That’s an interesting perspective on it. My approach to it is I encourage people to do it anyway. If what you love to do doesn’t bring you money, the fact that it still brings you happiness means that it brings you energy and that energy is something that you need to be successful in whatever you’re doing. I think a lot of the time people make a false choice that, “If I don’t make money at it, that means I shouldn’t do it. I need to do something else that will pay my bills, etc.” Why are they mutually exclusive? There’s nothing wrong with having an avocation or having a hobby that fills me up, gives me a creative expression that lights my fire. That’s going to transfer what I do to make money and maybe even will make that more enjoyable.
The angle of doing what you love because it gives you the energy to continue doing other things, that’s great. There’s a business angle though too. If you think about the definition of a brand, everybody has probably heard the term, “You are your brand.” Whether you worked for IBM or Microsoft at the end of the day, it’s Steve Farber and Dr. Pelè. We are brands. If you think about what your brand is, your brand is the authentic expression of everything that you are. If you want people to truly connect with you authentically, fall in love with your brand online, you’ve got to bring your whole self. You can’t leave stuff behind. If you want to do music, use it as part of your brand marketing. What happens is you may not be selling records the traditional way.
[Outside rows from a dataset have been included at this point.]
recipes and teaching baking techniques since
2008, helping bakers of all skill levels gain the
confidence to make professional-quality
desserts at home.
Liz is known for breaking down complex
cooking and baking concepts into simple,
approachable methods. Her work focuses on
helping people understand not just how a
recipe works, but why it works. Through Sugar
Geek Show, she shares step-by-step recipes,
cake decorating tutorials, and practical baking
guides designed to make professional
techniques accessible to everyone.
You’re not going to be the next Michael Jackson, Prince or Stevie Wonder, that’s fine. You’re going to be the strangest person anybody ever saw because here’s a leadership development guru like Steve Farber playing the guitar. I want to talk to this guy. He makes me happy. Dr. Pelè who’s doing this stuff, but he plays music too. That differentiation factor is a powerful brand marketing move. I would not encourage anyone who can’t find a direct connection from their love, hobby, or talent to money to drop it. I would say, “Bring what you are and help use it to help people fall in love with your brand.”
I want to know that story of where you’re in the corporate world. You love music and you decide to bring those two those together. This is why we discovered that we’re soul brothers because we’ve been on essentially the same journey of the integration of our passion for music with our passion for the professional work that we do. Tell us where that happened for you and what that looks like now.
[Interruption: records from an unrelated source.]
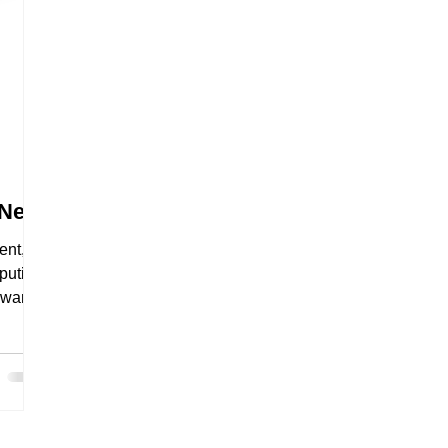
 New
ent,
puting,
 want
be
 For
ervers
 model
n't
nsive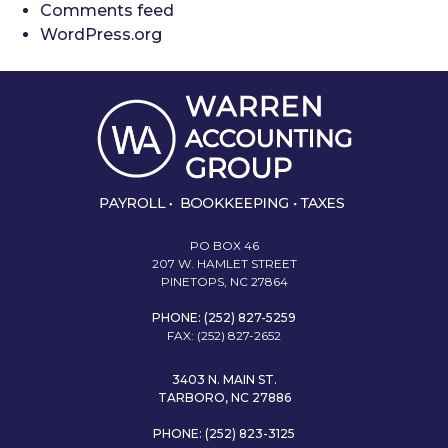
Comments feed
WordPress.org
PO BOX 46
207 W. HAMLET STREET
PINETOPS, NC 27864
PHONE: (252) 827-5259
FAX: (252) 827-2652
3403 N. MAIN ST.
TARBORO, NC 27886
PHONE: (252) 823-3125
I was once the vice president of human resources. I was an executive coach and a vice president at Dale Carnegie Training here in Austin, Texas as well. I’ve had quite a few opportunities to do traditional training and traditional executive coaching with the assessments and all that stuff. I didn’t love it that much. It was stressful for me because I was in corporate situations so on and so forth. I woke up one day and I said to myself, “How on earth can I truly integrate music into how I teach people to become better leaders or teach people to become better team members?” How do I do that? I had a light bulb moment. I don’t know if I’ll get lucky and this becomes a great story other people tell. It was very exciting for me.
Bring what you are and use it to help people fall in love with your brand. Click To TweetHere’s the light bulb moment. If you think about how the airplane was introduced into the world, what happened was the Wright brothers went outside of the traditional engineering world. They looked at birds and they said, “What can we learn from birds about flight?” They studied birds. They did the research and they copied flight from birds. It gave me an example of let’s get out of the bubble we’re in and let’s see where we can find inspiration from other sources. Frederick Smith of FedEx did the same thing. He left the transportation industry and copied the hub and spoke to the protection system from banking. There are examples of this out in the real world, but you can say, “Let’s put a break on this strategy. Let’s go learn from something else.”
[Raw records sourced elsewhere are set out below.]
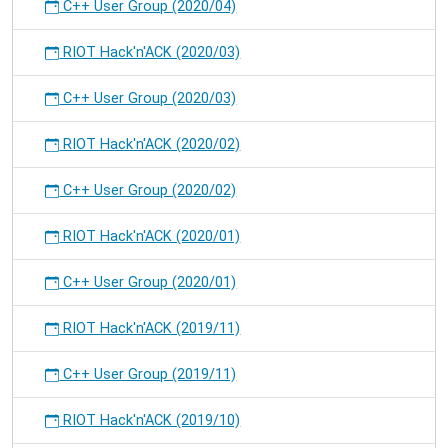
C++ User Group (2020/04)
RIOT Hack'n'ACK (2020/03)
C++ User Group (2020/03)
RIOT Hack'n'ACK (2020/02)
C++ User Group (2020/02)
RIOT Hack'n'ACK (2020/01)
C++ User Group (2020/01)
RIOT Hack'n'ACK (2019/11)
C++ User Group (2019/11)
RIOT Hack'n'ACK (2019/10)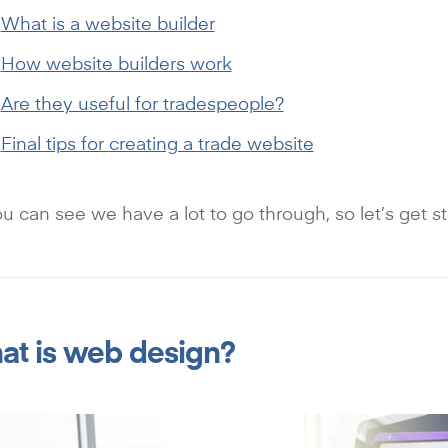
What is a website builder
How website builders work
Are they useful for tradespeople?
Final tips for creating a trade website
u can see we have a lot to go through, so let’s get st
t is web design?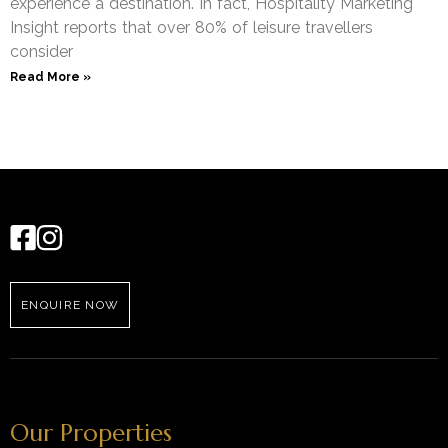
experience a destination. In fact, Hospitality Marketing
Insight reports that over 80% of leisure travellers
consider
Read More »
ENQUIRE NOW
Our Properties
McKinsey says that 97% of all executives surveyed said that the number one problem for teamwork that causes a failure in projects was a lack of alignment. That’s a McKinsey study. For me, that’s harmony. I asked myself, “If harmony is a big problem, where can we find harmony in nature perfected?” Guess where harmony has been perfected in nature? In music. That led me down the path of doing a whole bunch of research that ended up in this book. This book is called The 7 Songs of a Successful Team. You can see me there with my guitar. I found that there’s an amazing parallel between the elements that make up great harmony in music and the elements that make up great harmony on teams.
I was like, “I got to research this.” I wrote a book about it and it has become the core thing I do with respect to team development. Now I’m excited because I show up with my guitar and I teach people how they can be better at personality, strengths, emotion, vision, trust, habits, and success on their team. In the same way that you need to have things like pitch, rhythm, melody, and harmony in music. It’s an amazing map. That’s how I brought together. I walk around looking for business knowing that my music is 100% part of it. I love every day that I wake up because I get to do what I love and make money doing it.
I don’t know if you remember way back, a classic beautiful little leadership book by Max De Pree called Leadership Jazz?
I’ve heard of it.
You should check that out. It’s been years since I read it. He explores the metaphor of music in an organization and he uses jazz as the genre for the metaphor because jazz is that great combination of incredible synchronizing of rhythm, melody and all that. It breaks away into total improvisation. That ability for a team to be able to gel together and hold that rhythm strong when necessary, then let individuals cut loose and express their own individual creativity is a beautiful and incredibly accurate metaphor.

Dr. Pelè: If leaders can become more flexible and recognize that even within errors and mistakes, there is beauty and potential, that becomes a whole thing.
That old ridiculous cliche that there is no I in a team, which has always nauseated me. For one thing, there’s a lot of letters that aren’t in team. The idea that there is no “I,” is absurd because a great team is made up of very competent, incredible, creative, brilliant eyes individuals. Musical analogy, we let those people cut loose and the team is behind them, then somebody else takes over. It’s a beautiful thing that you’re giving people a direct experience of that through your music.
Herbie Hancock who is still alive once said that when he was in the Miles Davis band, the jazz guru of our time, that one da, while he was playing his piano, he made a big mistake. He played the wrong chord on top of the wrong bass note, and everybody could hear it. He was like, “My job is over.” What happened is that the leader of the band Miles Davis came over to him in real-time while they were still playing and told him, “Keep doing that don’t stop.” He thought, “I better correct myself,” but in fact, Miles Davis told him to keep doing that because this mistake you’ve made has given us a chance to improvise new and possibly more exciting direction and that’s what they did.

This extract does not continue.